Hello, dear friend, you can consult us at any time if you have any questions, add WeChat: THEend8_
Rubric for STAT3888 Disciplinary Assignment
You may create the report for the Disciplinary Assignment based solely on the biomedical
data (you may exclude the food and nutrition datasets). However, you should aim to
familiarise yourself with the rest of the datasets for Interdisciplinary Project 1.
1. Executive summary (total of 5 marks)
a. Summary of what you did and found (in parts 2, 3 and 4). (2 marks)
b. State at least three research questions that you could answer with the data
provided (1 Mark)
c. A table or a 1 paragraph summary of missingness totals for each variable
including percentages of missingness. (1 mark)

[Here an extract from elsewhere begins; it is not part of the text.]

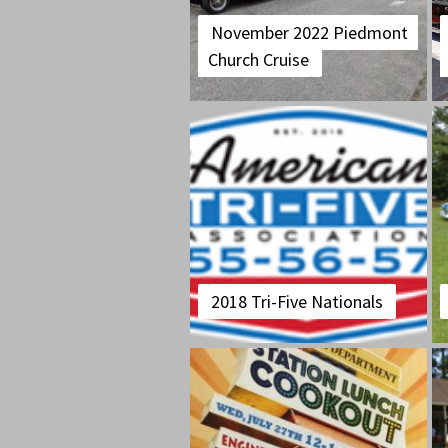
November 2022 Piedmont
Church Cruise
2018 Tri-Five Nationals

d. Summary of size of complete dataset (that is after missing values are dealt with)
(1 mark)
2. EDA (total of 5 marks)
Report any problems that you find in the data including
a. low variance variables (and whether you decided to remove them – how low the
variance is to be removed is up to you),
b. mismatches between the data and the data dictionary (there are some),
c. logical inconsistencies that you find.
I haven’t assigned specific marks in (a-c) above because I am not sure whether there
are logical inconsistencies in the dataset, but if you do find them, please report them
on ED so that everyone knows about them.
3. Missing values (total of 3 marks)
a. Produce some visualization to determine missingness amounts and patterns. (1
marks)
b. Produce a table summarising the prevalence of missingness in the dataset. (1
mark)
c. Produce a version of the biomedical dataset that is complete by sensibly
excluding a combination of rows and columns containing missing data. (1 mark)
4. Save results of your cleaned datasets (total 1 mark)
5. Appearance of the report (total of 6 marks)
a. Explain what you did using sentences. (3 mark)
b. Do not include uninformative plots/tables. Only include such if it supports a claim
made in the text. (3 marks)
Maximum mark: 20
In this exercise, you will need to make decisions about how to clean the data, e.g., what cut-
offs to use, what categories to exclude, etc. You will not get marks deducted simply because
you made different choices that what I might make. (See next page for mark deductions).
Additionally,
• 1 mark will be deducted for each instance where raw R output is displayed where it
could be displayed as a table.
• 1 mark will be deducted for each Table/Figure without a caption.
• 0.5 marks will be deducted for each spelling mistake.
• 2 marks will be deducted if you submit the raw data.